DAVIS: High-Quality Audio-Visual Separation with Generative Diffusion Models
We propose DAVIS, a Diffusion model-based Audio-VIusal Separation framework that solves the audio-visual sound source separation task through a generative manner.
摘要
评审与讨论
In this work, the authors introduce a novel audio-visual speech separation framework grounded in a separation network and a diffusion process. They employ the existing UNet architecture with multiple attention mechanisms as their speech separation model. The exemplary performance of their model is demonstrated on both domain-specific and open-domain datasets, highlighting the advantages of the diffusion approach in the context of speech separation.
优点
The paper is lucid and puts forth intriguing concepts. Employing a conditional diffusion model for generating separated sound sources marks a successful endeavor in the realm of auditory separation. The model achieves state-of-the-art separation performance on both the MUSIC and AVE datasets. Furthermore, the authors provide a detailed account, ensuring the training and inference of the model exhibit commendable reproducibility.
缺点
-
The architecture's resemblance to the application of the conditional diffusion model in the audio-visual speech separation domain — a method frequently seen in generative tasks within computer vision — seems more akin to method transfer, which dilutes the unique contribution of this paper. While the authors discuss the distinctions from existing conditional diffusion models in the appendix, these differences appear minimal. As I understood, the distinctions lie only in different inputs and outputs and variations in noise scheduling.
-
The discussion about existing diffusion-based speech separation models is perplexing. Different acoustic features as inputs don't inherently denote differences in diffusion model strategies. Furthermore, audio-visual speech separation and audio separation naturally embody different architectures and don't present direct comparability; they represent distinct tasks. For instance, would incorporating visual features into DiffSep yield results analogous to the DAVIS model to some extent?
-
Concerning dataset selection for comparisons, MUSIC and AVE exhibit similar characteristics, revolving around sound effects or musical events. Though the paper claims superior performance on open-domain datasets, I suggest the need to display model performance on widely used datasets in audio-visual separation, like LRS2, LRS3, and VoxCeleb2. These datasets, especially VoxCeleb2, with its thousands of unique speakers, might offer a more comprehensive view of open-domain results, given the limited types found in MUSIC and AVE.
-
The authors' assertion of speeding up the diffusion model's sampling steps might result from cleaner separation features guided by visual information. If so, the essentiality of the diffusion model itself becomes questionable.
-
Referring to Figure 4, I am skeptical about the over-separation caused by the DAVIS model. The removal of low-frequency parts on the right side of the Ground truth by the DAVIS model might not necessarily be due to capturing relevant semantic information. A single example isn't representative of the overall character. Thus, the authors' claim in Figure 4 that the DAVIS model can accurately learn audio-visual correlations and possesses the capability to capture complex data distributions doesn't seem well-founded.
问题
-
Ablation Study: I recommend including parameter count and computational cost in Table 2 for the ablation study section. This would help elucidate the reasons behind performance improvements when different components are introduced or altered. For example, substituting ResNet with a Time attention block in the 'Middle' column of Table 2 likely increases the model's parameters. Similarly, replacing ResNet with a Time-frequency attention block is expected to boost parameter count considerably. This leads to an essential question: is the observed performance enhancement attributed to the increase in the number of parameters?
-
Sampling Steps in Diffusion: I request the presentation of results for diffusion sampling steps in the range [1,5]. The underlying concern is whether even a single step could produce satisfactory results, raising a pertinent question about the necessity of the diffusion model in this specific task.
-
Model Performance sans Diffusion: To further address the doubt above, verifying the model's performance in the absence of the diffusion component is essential. Such an evaluation would illuminate the diffusion model's role and indispensability.
-
Addressing Weakness (5): To counter the concern presented in the fifth Weakness, the authors should furnish statistical results from the complete test set. This would substantiate the validity of their claims and conclusions.

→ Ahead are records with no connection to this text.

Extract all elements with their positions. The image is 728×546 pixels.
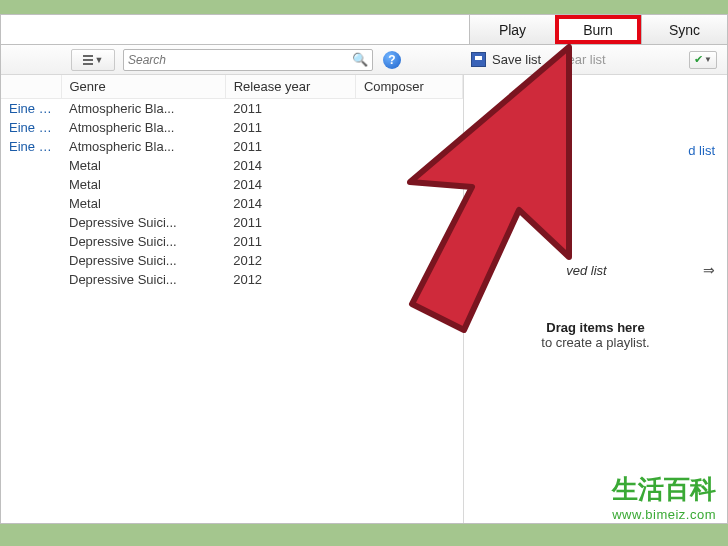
save-icon xyxy=(471,52,486,67)
table-row[interactable]: Depressive Suici...2012 xyxy=(1,251,463,270)
playlist-panel: d list ⇐ ved list ⇒ Drag items here to c… xyxy=(463,75,727,523)
cell-composer xyxy=(355,118,462,137)
col-genre[interactable]: Genre xyxy=(61,75,225,99)
table-row[interactable]: Depressive Suici...2011 xyxy=(1,232,463,251)
cell-composer xyxy=(355,137,462,156)
tab-sync[interactable]: Sync xyxy=(641,15,727,44)
table-row[interactable]: Eine R...Atmospheric Bla...2011 xyxy=(1,99,463,119)
toolbar: ▼ 🔍 ? Save list Clear list ✔ ▼ xyxy=(1,45,727,75)
cell-genre: Atmospheric Bla... xyxy=(61,118,225,137)
cell-genre: Depressive Suici... xyxy=(61,251,225,270)
cell-composer xyxy=(355,270,462,289)
cell-first: Eine R... xyxy=(1,99,61,119)
cell-composer xyxy=(355,194,462,213)
drop-line1: Drag items here xyxy=(476,320,715,335)
search-input[interactable] xyxy=(128,53,352,67)
cell-year: 2014 xyxy=(225,175,355,194)
cell-first: Eine R... xyxy=(1,137,61,156)
table-row[interactable]: Metal2014 xyxy=(1,156,463,175)
cell-genre: Depressive Suici... xyxy=(61,213,225,232)
list-icon xyxy=(83,55,93,65)
cell-first xyxy=(1,270,61,289)
chevron-down-icon: ▼ xyxy=(704,55,712,64)
playlist-link[interactable]: d list xyxy=(476,143,715,158)
tabs: Play Burn Sync xyxy=(469,15,727,44)
cell-year: 2014 xyxy=(225,194,355,213)
tab-play[interactable]: Play xyxy=(469,15,555,44)
view-mode-button[interactable]: ▼ xyxy=(71,49,115,71)
cell-composer xyxy=(355,175,462,194)
tab-row-spacer xyxy=(1,15,469,44)
tab-row: Play Burn Sync xyxy=(1,15,727,45)
table-row[interactable]: Eine R...Atmospheric Bla...2011 xyxy=(1,118,463,137)
drop-target[interactable]: Drag items here to create a playlist. xyxy=(476,320,715,350)
cell-year: 2011 xyxy=(225,137,355,156)
tab-sync-label: Sync xyxy=(669,22,700,38)
right-toolbar: Save list Clear list ✔ ▼ xyxy=(463,51,727,69)
cell-first xyxy=(1,213,61,232)
clear-list-button[interactable]: Clear list xyxy=(555,52,606,67)
tab-burn-label: Burn xyxy=(583,22,613,38)
content-area: Genre Release year Composer Eine R...Atm… xyxy=(1,75,727,523)
cell-genre: Depressive Suici... xyxy=(61,270,225,289)
playlist-nav: ⇐ ved list ⇒ xyxy=(476,262,715,278)
chevron-down-icon: ▼ xyxy=(95,55,104,65)
table-header-row: Genre Release year Composer xyxy=(1,75,463,99)
cell-genre: Metal xyxy=(61,175,225,194)
cell-year: 2011 xyxy=(225,213,355,232)
search-icon[interactable]: 🔍 xyxy=(352,52,368,67)
table-row[interactable]: Depressive Suici...2011 xyxy=(1,213,463,232)
table-row[interactable]: Metal2014 xyxy=(1,175,463,194)
col-release-year[interactable]: Release year xyxy=(225,75,355,99)
watermark: 生活百科 www.bimeiz.com xyxy=(612,472,716,522)
help-icon[interactable]: ? xyxy=(383,51,401,69)
cell-year: 2012 xyxy=(225,270,355,289)
col-composer[interactable]: Composer xyxy=(355,75,462,99)
library-panel: Genre Release year Composer Eine R...Atm… xyxy=(1,75,463,523)
tab-burn[interactable]: Burn xyxy=(555,15,641,44)
cell-first xyxy=(1,175,61,194)
save-list-button[interactable]: Save list xyxy=(471,52,541,67)
options-check-button[interactable]: ✔ ▼ xyxy=(689,51,717,69)
cell-first xyxy=(1,251,61,270)
cell-genre: Atmospheric Bla... xyxy=(61,137,225,156)
cell-year: 2014 xyxy=(225,156,355,175)
drop-line2: to create a playlist. xyxy=(476,335,715,350)
cell-year: 2011 xyxy=(225,118,355,137)
playlist-name[interactable]: ved list xyxy=(566,263,624,278)
watermark-cn: 生活百科 xyxy=(612,472,716,507)
watermark-url: www.bimeiz.com xyxy=(612,507,716,522)
cell-first xyxy=(1,232,61,251)
table-row[interactable]: Depressive Suici...2012 xyxy=(1,270,463,289)
cell-first xyxy=(1,194,61,213)
cell-first xyxy=(1,156,61,175)
search-box[interactable]: 🔍 xyxy=(123,49,373,71)
cell-year: 2011 xyxy=(225,232,355,251)
cell-first: Eine R... xyxy=(1,118,61,137)
cell-composer xyxy=(355,232,462,251)
cell-genre: Metal xyxy=(61,156,225,175)
cell-genre: Atmospheric Bla... xyxy=(61,99,225,119)
table-row[interactable]: Metal2014 xyxy=(1,194,463,213)
cell-composer xyxy=(355,251,462,270)
save-list-label: Save list xyxy=(492,52,541,67)
cell-year: 2012 xyxy=(225,251,355,270)
next-arrow-icon[interactable]: ⇒ xyxy=(703,262,715,278)
cell-year: 2011 xyxy=(225,99,355,119)
cell-genre: Depressive Suici... xyxy=(61,232,225,251)
cell-composer xyxy=(355,156,462,175)
check-icon: ✔ xyxy=(694,53,703,66)
col-first[interactable] xyxy=(1,75,61,99)
track-table: Genre Release year Composer Eine R...Atm… xyxy=(1,75,463,523)
cell-genre: Metal xyxy=(61,194,225,213)
table-row[interactable]: Eine R...Atmospheric Bla...2011 xyxy=(1,137,463,156)
prev-arrow-icon[interactable]: ⇐ xyxy=(476,262,488,278)
media-player-window: Play Burn Sync ▼ 🔍 ? Save list Clear lis… xyxy=(0,14,728,524)
cell-composer xyxy=(355,213,462,232)
cell-composer xyxy=(355,99,462,119)
tab-play-label: Play xyxy=(499,22,526,38)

This paper presents a diffusion model approach to the audio visual source separation problem. The method takes an audio mixture and an image of the desired source category and uses that to predict the output magnitude of the desired sound through an iterative diffusion denoising process. Experiments are conducted on several public datasets and comparison are made with existing methods.
优点
This is a new take on the audio-visual source separation problem which incorporates recent advances in diffusion generative models. The method is well explained and easy to understand. Even though it seems like a combination of existing methods, there are a few sections such as fusing the visual features into the audio generator which are non-obvious and definitely novel. I also appreciate the detailed supplementary website provided. The authors walk through examples clearly which help the reader understand the performance and the comparison with other methods.
The evaluation is thorough, with two datasets compared using a variety of methods including ones from 2023.
缺点
I am not sure the authors need such a long recap of diffusion models in section 3.1
The contribution is limited as the authors are only synthesizing the magnitude spectrogram and using the phase of the original signal to invert the STFT. There are theoretical limitations to the SDR that can be achieved by this, and time domain models have beaten that limit. It would be a more substantial contribution if the authors operated on complex valued spectrograms. I don't think it would be that much more difficult to do this. The authors need to mention this limitation, and if they tried to use the complex spectrogram then they should describe challenges they faced when trying to operate in this domain.
I would like to see qualitative results on a real video, not just the artificial mix and separate examples in the supplementary webpage
问题
Did you try running the diffusion model on complex valued spectrograms?
Could models trained in this way generalize to more than 2 sources? Would they have to be re-trained specifically for a given number of sources?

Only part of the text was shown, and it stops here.